I'd give that CRC a try; let me know if it doesn't work for some reason.

OK, I'll check it. And I'm not sure it's that esoteric, since it's used in HDLC, which PPP is built on.

And "reflected means least significant bit first" wasn't immediately clear to me from the docs. The world's been Intelified for so long people seem to assume least-significant is the natural order. (As my friend says, "I'll start liking little endian when we start writing a thousand as 000,1.")

CRC-16-X25 does not require CRCPP_INCLUDE_ESOTERIC_CRC_DEFINITIONS. Hopefully that works :)

OK, finally got a chance to test it out, and it works, once I applied final XOR to my check value. However, I'm not sure why my check value (0x0F47 after final XOR) is so different from yours (0x906E). Same thing with CRC::CRC_32().

Hmm. Are you CRC-ing the data and packet CRC and comparing to the check value? If so, I wonder if the packet CRC is not in the same format (endianess, etc.) as the data, and that might mess it up. If you have an example packet, I can take a look.

I'm going to close this issue since it's been dormant for a few months. If you want to continue this discussion, feel free to reopen it.
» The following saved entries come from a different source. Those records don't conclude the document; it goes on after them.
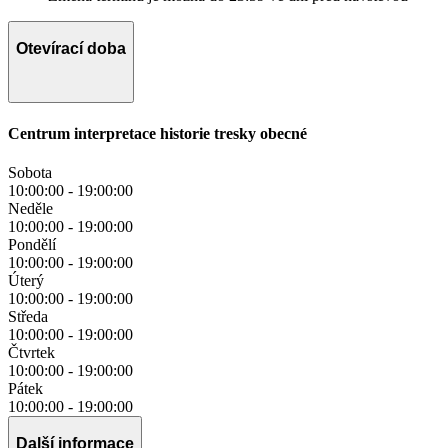
Otevírací doba
Centrum interpretace historie tresky obecné
Sobota
10:00:00
-
19:00:00
Neděle
10:00:00
-
19:00:00
Pondělí
10:00:00
-
19:00:00
Úterý
10:00:00
-
19:00:00
Středa
10:00:00
-
19:00:00
Čtvrtek
10:00:00
-
19:00:00
Pátek
10:00:00
-
19:00:00
Další informace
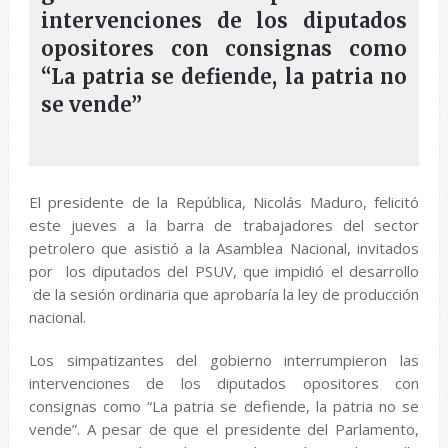
intervenciones de los diputados
opositores con consignas como
“La patria se defiende, la patria no
se vende”
El presidente de la República, Nicolás Maduro, felicitó
este jueves a la barra de trabajadores del sector
petrolero que asistió a la Asamblea Nacional, invitados
por los diputados del PSUV, que impidió el desarrollo
de la sesión ordinaria que aprobaría la ley de producción
nacional.
Los simpatizantes del gobierno interrumpieron las
intervenciones de los diputados opositores con
consignas como “La patria se defiende, la patria no se
vende”. A pesar de que el presidente del Parlamento,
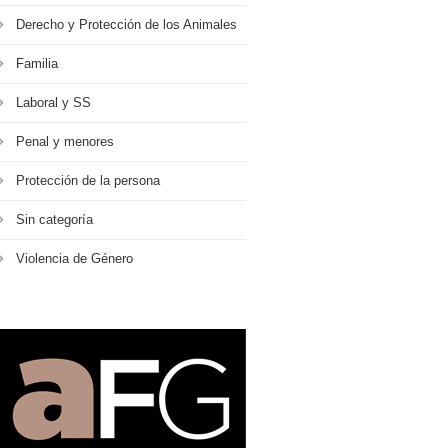
Derecho y Protección de los Animales
Familia
Laboral y SS
Penal y menores
Protección de la persona
Sin categoría
Violencia de Género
Sorry, forgot this was still open.

Okay, I finally figured out what's going on. Sorry for all the confusion. I misunderstood what the check = value was in your CRC definitions.

I thought it was the final value of the CRC you expect to see if you process a block of data followed by its correct CRC. In a plain old CRC, this final value would be 0, since the CRC is the remainder, and by adding the remainder, the new remainder would be 0. However, when the initial value isn't 0 and the output is inverted, you get a constant instead that's related to the polynomial. For the CRC-8 I'm using, that value is 0x30; for CRC-16 (CRC::CRC_16_X25) it's 0xF47, and for CRC-32 (CRC::CRC_32) it's 0x2144DF1C. (All these CRCs are LSB-first, i.e. "reflected", xor their output, and have an all-ones initial vector. They're all from ISO/IEC 13239:2002 "High-level data link control (HDLC) procedures," section 4.2.5.)

But it finally dawned on me that the check value you're listing is the CRC you get from processing the nine ASCII bytes "123456789". Useful for unit testing, but a whole different animal.

FYI, the above CRC-8 isn't in CRCpp; it would have the following parameters:

    - polynomial     = 0x07
    - initial value  = 0xFF
    - final XOR      = 0xFF
    - reflect input  = true
    - reflect output = true
    - check value    = 0x2F

Glad you got it figured out.
I added CRC_8_HDLC to master (71f2152).